As the primary controllers of epithelium regeneration, intestinal stem cells (ISCs) at the bottom of the crypt must maintain a balance between self-renewal and differentiation. However, it is still unclear how the stem cells maintain tissue homeostasis in response to daily variations in cell numbers or after injury. It is also well known that the ability to repair damage is reduced in aging, but it is not known what mechanism(s) underly this process. We have recently developed a chronic preparation for in vivo imaging with multiphoton microscopy which allows the monitoring the ISC niche in real-time in mice expressing green fluorescent protein in Lgr5+ ISCs. The goal is to directly track and identify how stem cells maintain their balance in the intestinal crypts. Next generation multiphoton microscopy with an in vivo imaging preparation with femtosecond laser ablation is used to ablate individual cells of a specific type to perturb the crypt. Time lapse imaging captures changes in cell number, position, motion and marker expression to identify how the various populations of stem cell respond. Upon ablation, the targeted cells lost their shape and moved out of the plane of the crypt base towards the intestinal lumen. Immediately adjacent cells appeared to move into the space left by the ablated cell, suggesting that the niche cells actively move around in response to the pattern disruption. This proposal tests the hypothesis that age and underlying pathology reduces the efficacy of these newly discovered dynamics, which can be rescued by age-delaying agents. The expectation is that these motions are involved in protecting the stem cells from damaging factors spilling from injured cells. The new optical tools have identified a potential new function of ISCs. In addition to generating daughter cells to replenish the epithelium, Lgr5+ ISCs appear to be mechanically active in eliminating damaged cells. This adds a new function to the repertoire of ISC actions. Collectively, the results suggest that there is an active process that involves cell migration in addition to cell division for maintaining homeostasis in the intestinal crypt and epithelium. !
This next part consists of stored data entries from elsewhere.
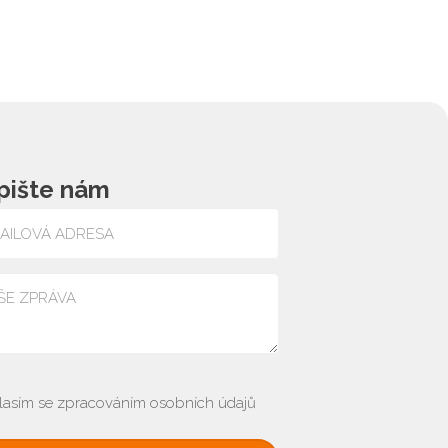
pište nám
lasím se zpracováním osobních údajů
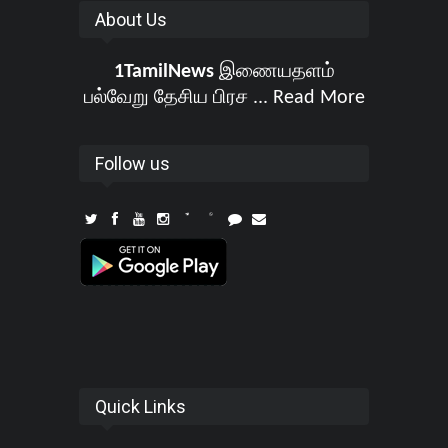
About Us
1TamilNews
இணையதளம்
பல்வேறு தேசிய பிரச ...
Read More
Follow us
Quick Links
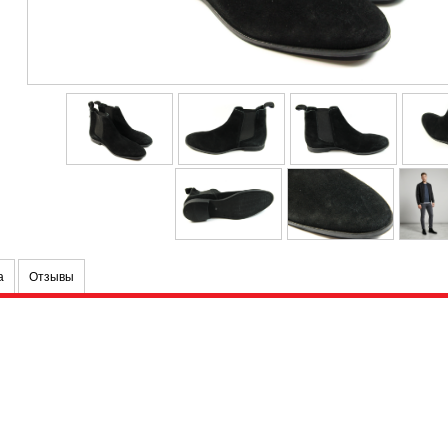
а
Отзывы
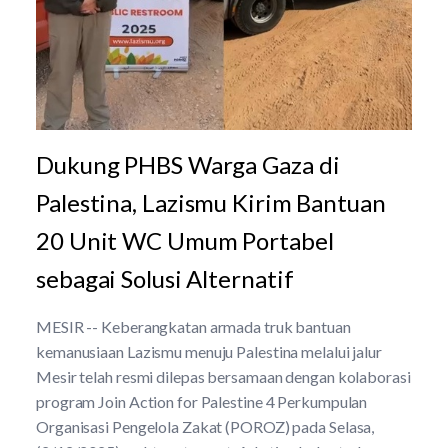
Dukung PHBS Warga Gaza di
Palestina, Lazismu Kirim Bantuan
20 Unit WC Umum Portabel
sebagai Solusi Alternatif
MESIR -- Keberangkatan armada truk bantuan
kemanusiaan Lazismu menuju Palestina melalui jalur
Mesir telah resmi dilepas bersamaan dengan kolaborasi
program Join Action for Palestine 4 Perkumpulan
Organisasi Pengelola Zakat (POROZ) pada Selasa,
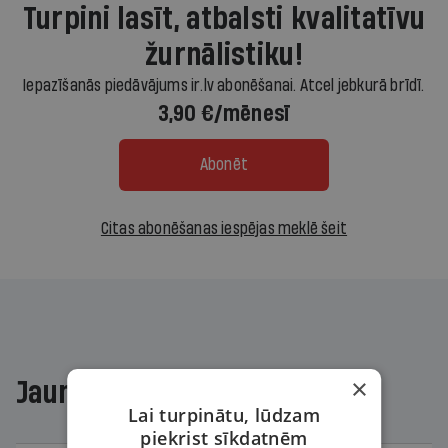
Turpini lasīt, atbalsti kvalitatīvu
žurnālistiku!
Iepazīšanās piedāvājums ir.lv abonēšanai. Atcel jebkurā brīdī.
3,90 €/mēnesī
Abonēt
Citas abonēšanas iespējas meklē šeit
×
Jaunākajā žurnālā
Lai turpinātu, lūdzam
piekrist sīkdatnēm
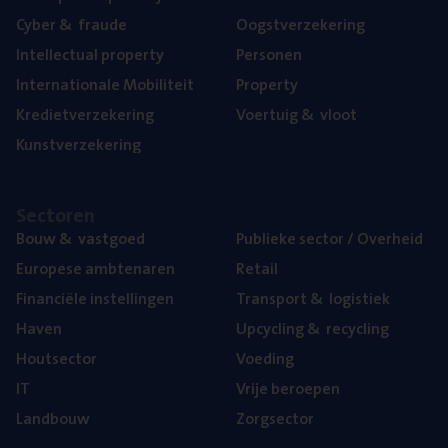
Cyber
&
fraude
Oogst­ver­ze­ke­ring
Intel­lec­tu­al property
Per­so­nen
Inter­na­ti­o­na­le Mobiliteit
Pro­per­ty
Kre­diet­ver­ze­ke­ring
Voer­tuig
&
vloot
Kunst­ver­ze­ke­ring
Sec­to­ren
Bouw
&
vastgoed
Publie­ke sec­tor / Overheid
Euro­pe­se ambtenaren
Retail
Finan­ci­ë­le instellingen
Trans­port
&
logistiek
Haven
Upcy­cling
&
recycling
Hout­sec­tor
Voe­ding
IT
Vrije beroe­pen
Land­bouw
Zorg­sec­tor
作为上皮再生的主要控制者，位于隐窝底部的肠道干细胞(ISCs) 必须在自我更新和差异化之间保持平衡。然而，目前仍不清楚茎是如何 细胞维持组织动态平衡，以应对细胞数量的每日变化或损伤后。它也很好 已知损伤修复能力随着年龄的增长而降低，但具体是什么机制还不清楚(S) 这一过程。我们最近开发了一种用于体内多光子成像的慢性制剂 显微镜可以实时监测表达绿色荧光的小鼠的ISC生态位 Lgr5+ISCs中的蛋白质。我们的目标是直接跟踪和识别干细胞是如何在 肠道隐窝。下一代多光子显微镜，具有体内成像准备 飞秒激光消融用于消融特定类型的单个细胞，以扰乱隐窝。时间流逝 成像捕捉细胞数量、位置、运动和标记表达的变化，以识别不同的 干细胞群体会做出反应。消融后，目标细胞失去形状并移出平面。 隐窝底部朝向肠腔。紧接着，相邻的细胞似乎移动到了空间中 被消融的细胞留下的，这表明壁龛细胞对这种模式做出了积极的反应 颠覆。这一建议检验了年龄和潜在的病理降低这些疾病的疗效的假设。 新发现的动力学，可以通过延年剂来拯救。人们的期望是，这些 运动参与保护干细胞免受受损细胞溢出的破坏因素的影响。新的 光学工具已经发现了ISCs的一个潜在的新功能。除了生成子代细胞以 补充上皮，Lgr5+ISCs似乎在清除受损细胞方面具有机械活性。这 将新功能添加到ISC操作曲目中。总体而言，结果表明，有一种活跃的 除细胞分裂外还包括细胞迁移的过程，以维持肠道内的动态平衡 隐窝和上皮组织。 好了！